Before getting into how we use code coverage for fuzzing, I should briefly define the terms. If you are well versed in these concepts, feel free to skip to “Using Coverage for Better Fuzzing.”

Code coverage is a measure of how well a set of code is exercised based on a set of tests or inputs. The simplest scheme of code coverage is at the function level. Functional coverage measures which functions were called and which functions were not called. While this is useful at a very broad level, it does not really provide the granularity necessary to measure meaningful coverage for a file parser. A better metric is “block” coverage. A basic block in coverage terms is a section of code that always executes in sequence with no jumps in or out. Take the following code sample: 

x+=1;                                     // block 1
y+=2;                                    
if(

sin(x)

                <                              // block 2 (although executes after block 3)

                sin(y)    )              // block 3

{                                              // block 4
                y+=1;
                result=true;
}

else                                       // block 5
{
                result=false;
}

x+=1;                                     // block 6
return result;

For the above example, there are two main coverage cases depending on whether sin(x)<sin(y) or not. If it is, the blocks covered will be (in order of execution) 1, 3, 2, 4, 6 (not 5). If not, the blocks covered will be 1, 3, 2, 5, 6 (not 4). For full coverage, both those cases are necessary.

There are additional coverage concepts that can be useful in more detailed analysis, but for the purpose of this post, that lays a good foundation.
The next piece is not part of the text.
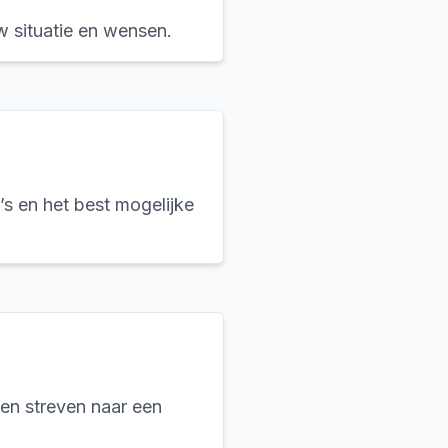
w situatie en wensen.
’s en het best mogelijke
en streven naar een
There are many free and commercially available coverage tools (including one built into Visual Studio, described here) that will give you this type of information. The focus of this post is not on any one tool, but using the measurements to improve file fuzzing effectiveness.

Using Coverage for Better Fuzzing

Our first goal with using coverage for fuzzing was simply to evaluate the overall completeness of a template set. This was achieved by measuring each template running through the application and calculating the overall block coverage of the parser code. The most important part of this exercise was performing the gap analysis when coverage was too low (e.g. less than 60%). Through the gap analysis, the team could then find or build additional templates that exercised the remaining code. For example, with a standard RIFF format, it is possible that one type of tag was missing from all the templates. With that knowledge, the owner of that component could easily find or generate a file that contains the missing record type and increase the coverage appropriately.
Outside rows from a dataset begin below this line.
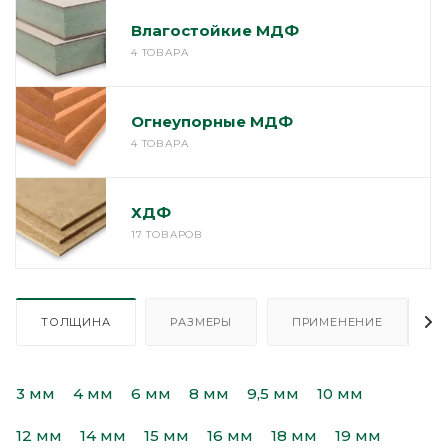
Влагостойкие МДФ
4 ТОВАРА
Огнеупорные МДФ
4 ТОВАРА
ХДФ
17 ТОВАРОВ
ТОЛЩИНА
РАЗМЕРЫ
ПРИМЕНЕНИЕ
3 мм
4 мм
6 мм
8 мм
9,5 мм
10 мм
12 мм
14 мм
15 мм
16 мм
18 мм
19 мм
After doing some work in this area, we realized that many template files covered almost exactly the same blocks of code. Fuzzing one of these templates is roughly equivalent with fuzzing any of the other similar templates. We wanted to be able to increase our odds of hitting the less frequently used parts of code, under the basic assumption that bugs are much more common in the less tested parts of the code. Thus, we wanted to reduce duplication and choose the fewest number of templates while still providing equivalent coverage relative to our full original set.
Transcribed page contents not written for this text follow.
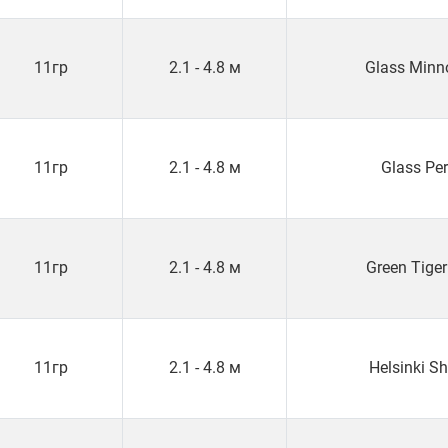
11гр
2.1 - 4.8 м
Glass Min
11гр
2.1 - 4.8 м
Glass Pe
11гр
2.1 - 4.8 м
Green Tige
11гр
2.1 - 4.8 м
Helsinki S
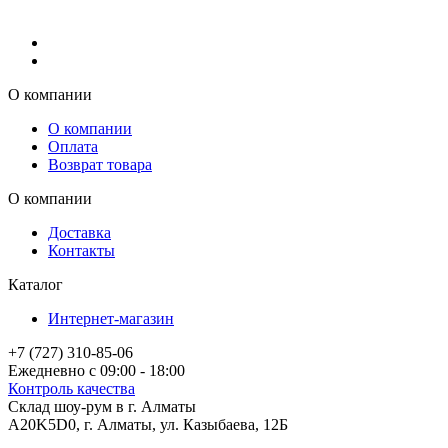
О компании
О компании
Оплата
Возврат товара
О компании
Доставка
Контакты
Каталог
Интернет-магазин
+7 (727) 310-85-06
Ежедневно с 09:00 - 18:00
Контроль качества
Склад шоу-рум в г. Алматы
A20K5D0
,
г.
Алматы
, ул.
Казыбаева, 12Б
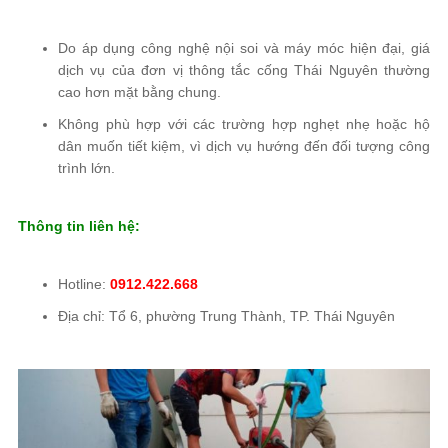
Do áp dụng công nghệ nội soi và máy móc hiện đại, giá
dịch vụ của đơn vị thông tắc cống Thái Nguyên thường
cao hơn mặt bằng chung.
Không phù hợp với các trường hợp nghẹt nhẹ hoặc hộ
dân muốn tiết kiệm, vì dịch vụ hướng đến đối tượng công
trình lớn.
Thông tin liên hệ:
Hotline:
0912.422.668
Địa chỉ: Tổ 6, phường Trung Thành, TP. Thái Nguyên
Technical Details of Coverage Based Template Optimization

The algorithm we used to choose the optimized set of templates is known as the Greedy Algorithm, and operates under the premise of choosing the best fit, then the next best fit and so on. In this particular case, here is the pseudo-code for our algorithm (after having gathered coverage for each template): 

while (FullTemplateList.count>0)

{

Template candidate=null;

foreach (Template t in FullTemplateList)

{

                                if (candidate==null || t.BlocksCovered>candidate.BlocksCovered)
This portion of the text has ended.